Batch Fermentation of Recombinant Burkholderia Intracellular Motility A Protein in Escherichia coli for the Diagnosis of Equine Glanders

Abstract

Burkholderia mallei is the causative agent of glanders, and it is a category B biothreat agent. A simple and rapid diagnostic tool is essential for control of glanders. We have previously shown the usefulness of a novel Burkholderia intracellular motility A (BimA) protein in glanders diagnosis. Efficient strategies for the production of this novel recombinant protein are important because of the requirement of high amounts of high-quality protein.
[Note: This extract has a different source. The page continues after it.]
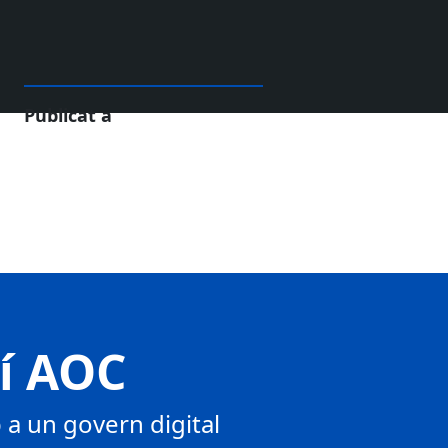
Publicat a
tí AOC
a un govern digital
We optimized the production and downstream process of recombinant (rBimA) protein from Escherichia coli host. Optimized fermentation culture medium (modified terrific broth) was evaluated for production of recombinant (rBimA) protein in shake flasks. The recombinant protein was further produced by batch fermentation using 5-L bioreactor. Cells were grown in optimized modified terrific broth medium; culture was induced with 0.5-mM isopropyl-β-D-1-thiogalactopyranoside and further grown for 8 hours to reach 16.0 g/L dry cell weight. The recombinant (rBimA) protein was purified from inclusion bodies under denaturing conditions using metal affinity chromatography, which yielded 178.50 mg/L of protein. The purified protein was found to be reactive with B. mallei–infected equine serum samples.